Box Office: The Brick of It

    Date
    Author DCM

The Weekend Round-up

  • The Lego Movie 2 masterfully built on its box office total over the weekend, adding £2.472m to take its total to £7.3m. This is enough to retain the top spot, but does represent a drop of 39%, and is tracking 68% behind the first instalment. We are now in half-term for most schools however, meaning the film should be given a special boost, and kids have shown they will stay with the franchise through brick and thin.
  • Instant Family jumped instantly into second place in its first weekend, grossing £2.469m, which is roughly the amount of money you’d need to pay me to adopt Mark Wahlberg’s daily workout routine.
  • How To Train Your Dragon: The Hidden World dropped 30% in its second weekend to float down to third place with a new total of £11.4m. The franchise still has wings however, as the latest instalment is 20% ahead of How To Train Your Dragon 2,  and should benefit greatly from half-term week.
  • Alita: Battle Angel adds £1.4m to come in at number four, and is already on par with the final total of Ghost in the Shell (£5.7m), proving once and for all that angels are more popular with the British public than ghosts when it comes to otherworldly beings – bare this in mind when it comes to Halloween.
  • Green Book completes the top five, driving solidly along with a new total of £5m, which likely includes a small BAFTA boost.
  • Outside of the top 10, Happy Death Day 2U opened with £740k, with The Kid Who Would Be King following close behind with an opening total of £735k. If Beale Street Could Talk is now on a total £818.8k. The Favourite is now the highest grossing title released in 2019, with a total of £15m.

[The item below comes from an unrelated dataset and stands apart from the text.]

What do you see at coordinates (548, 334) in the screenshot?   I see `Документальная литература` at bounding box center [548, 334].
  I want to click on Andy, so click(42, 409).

The overall box office is down 15% from last weekend and ranks 37th out of the latest 52 weekends. It is down 45% versus the same weekend last year, at which point Black Panther opened at No.1 with a 3-day total of £10.4m.

Next Weekend

  • On The Basis of Sex is set to be one of the year's most inspiring and entertaining films. This is the powerful and timely true story of US Supreme Court Justice Ruth Bader Ginsburg (Felicity Jones) who led the fight against gender discrimination and blazed an unprecedented trail for equality.
  • Cold Pursuit stars Liam Neeson in another action role. Welcome to Kehoe, it's -10 degrees and counting at this glitzy ski resort in the Rocky Mountains. The police aren't used to much action until the son of unassuming town snowplough driver, Nels Coxman, is murdered at the order of a flamboyant drug lord.
  • Capernaum is the latest work from acclaimed director Nadine Labaki. Capernaum is a tribute to the resilience of the human spirit, a battle cry for the forgotten, the unwanted and the lost that offers hope in the most unexpected of places.

The Buzz

Capernaum is the latest work from acclaimed director Nadine Labaki, and tells the story of  a 12-year-old boy who sues his parents for neglect while serving a five-year sentence for a violent crime. Empire Magazine have given the film 4 stars, with Ian Freer writing “Capernaum is a picaresque journey through Beirut streets, shot through with harsh realities and touching tenderness. Nothing in Labaki’s previous two films — 2007’s Caramel and 2010’s Where Do We Go Now? — have prepared us for this: it’s tough and unflinching, but drenched in buckets of empathy.” Capernaum is released in UK cinemas on Friday.

Across The Pond

Alita: Battle Angel topped the box office in its opening weekend, with $34,3m, meaning The Lego Movie 2 slipped down to second place, but now has a cumulative total of $68.8m. Third place sees another new entry, with Isn’t It Romantic opening with $22.9m. What Men Want dropped two places to come fourth over the weekend, adding $12m, and the top five is completed by a third new entry, Happy Death Day 2U, which opened with $11m.